Tubuh kita memerlukan suatu substansi penting yakni antioksidan yang dapat membantu melindungi tubuh dari serangan radikal bebas dengan meredam dampak negatif senyawa ini. Konsumsi antioksidan yang memadai dapat mengurangi terjadinya beberapa penyakit seperti kanker, kardiovaskuler, katarak, masalah pencernaan serta penyakit degenerative lain. Senyawa antioksidannya diantaranya adalah asam fenolik, flavonoid, β-karoten, vitamin E, vitamin C, asam urat, bilirubin, albumin (Gheldof 2002). Zat-zat gizi mineral seperti mangan, seng, tembaga dan selenium juga berperan sebagai antioksidan.

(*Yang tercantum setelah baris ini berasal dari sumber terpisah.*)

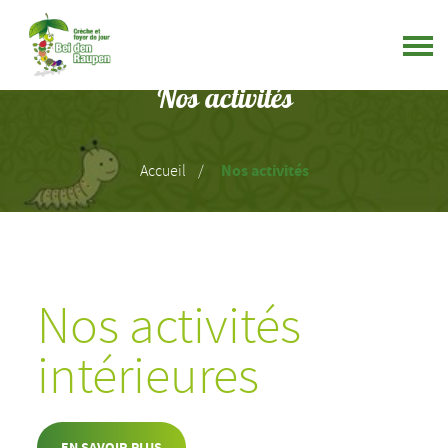
Nos activités
Nos activités
Accueil
Nos activités
intérieures
EN SAVOIR PLUS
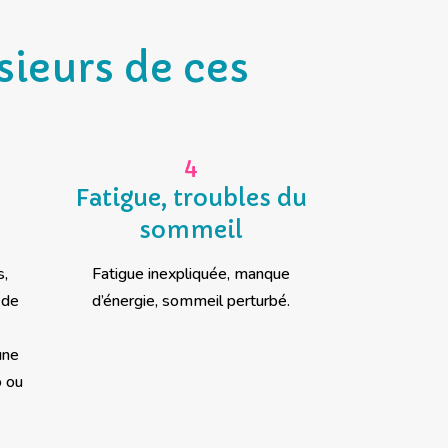
sieurs de ces
4
Fatigue, troubles du
sommeil
s,
Fatigue inexpliquée, manque
 de
d’énergie, sommeil perturbé.
une
o ou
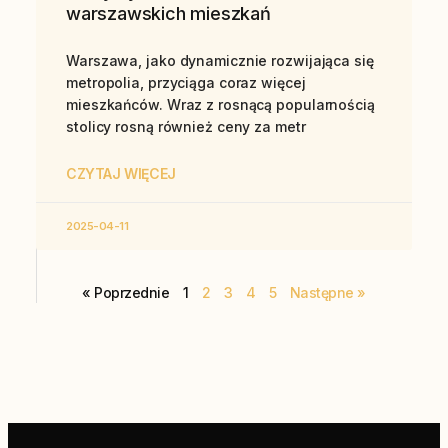
warszawskich mieszkań
Warszawa, jako dynamicznie rozwijająca się
metropolia, przyciąga coraz więcej
mieszkańców. Wraz z rosnącą popularnością
stolicy rosną również ceny za metr
CZYTAJ WIĘCEJ
2025-04-11
« Poprzednie
1
2
3
4
5
Następne »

Berdasarkan hasil penulusuran studi kepustakaan diperoleh informasi bahwa penelitian uji antioksidan pada kacang kedelai dan
tempe masih terbatas, oleh sebab itu peneliti tertarik untuk menganalisis antioksidan dari kacang kedelai dan tempe dengan menggunakan metode DPPH.
1.2. Permasalahan
Permasalahan dalam penelitian ini adalah dimana tempe merupakan hasil fermentasi dari kacang kedelai sehingga perlu diketahui aktivitas antioksidan dari kacang kedelai dan tempe.
1.3. Pembatasan Masalah
Uji aktivitas antioksidan dilakukan dengan metode DPPH dengan menggunakan Spektrofotometri UV-Vis pada panjang gelombang maksimum 515 nm
1.4. Tujuan Penelitian
Tujuan penelitian ini adalah untuk menguji aktivitas antioksidan dari kacang kedelai dan tempe dengan metode DPPH
1.5. Manfaat Penelitian
Dari hasil penelitian ini diharapkan dapat memberikan informasi di bidang kimia organik bahan alam mengenai kimia tentang sifat antioksidan dari kacang kedelai dan tempe dengan metode DPPH.
1.6. Lokasi Penelitian
Penelitian ini dilakukan di Laboratorium Kimia Bahan Alam FMIPA USU.
1.7. Metodologi Penelitian
Penelitian yang dilakukan bersifat eksperimen laboratorium. Dalam penelitian ini, dilakukan terlebih dahulu uji skrining fitokimia terhadap kacang kedelai dengan tempe berupa ekstrak yang kering dengan menggunakan pereaksi FeCL3 selanjutnya dilakukan uji antioksidan dengan metode DPPH.